What you need to do - In the listing below, please print the line that contains "Tel.: 981 55 22 90" and every line that follows it, exactly.

++++ Material provided ++++

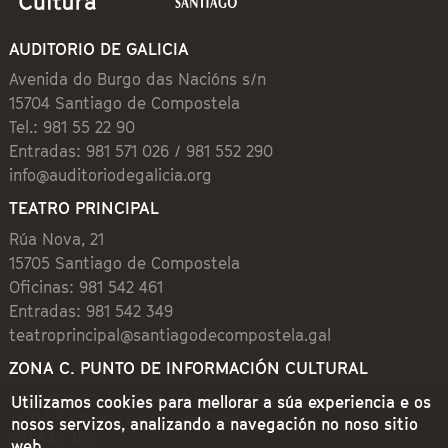
AUDITORIO DE GALICIA
Avenida do Burgo das Nacións s/n
15704 Santiago de Compostela
Tel.: 981 55 22 90
Entradas: 981 571 026 / 981 552 290
info@auditoriodegalicia.org
TEATRO PRINCIPAL
Rúa Nova, 21
15705 Santiago de Compostela
Oficinas: 981 542 461
Entradas: 981 542 349
teatroprincipal@santiagodecompostela.gal
ZONA C. PUNTO DE INFORMACIÓN CULTURAL
Preguntoiro, 1 (Praza de Cervantes)
Utilizamos cookies para mellorar a súa experiencia e os
15704 Santiago de Compostela
nosos servizos, analizando a navegación no noso sitio
981 542 462
web.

++++

Answer box -
Tel.: 981 55 22 90
Entradas: 981 571 026 / 981 552 290
info@auditoriodegalicia.org
TEATRO PRINCIPAL
Rúa Nova, 21
15705 Santiago de Compostela
Oficinas: 981 542 461
Entradas: 981 542 349
teatroprincipal@santiagodecompostela.gal
ZONA C. PUNTO DE INFORMACIÓN CULTURAL
Preguntoiro, 1 (Praza de Cervantes)
Utilizamos cookies para mellorar a súa experiencia e os
15704 Santiago de Compostela
nosos servizos, analizando a navegación no noso sitio
981 542 462
web.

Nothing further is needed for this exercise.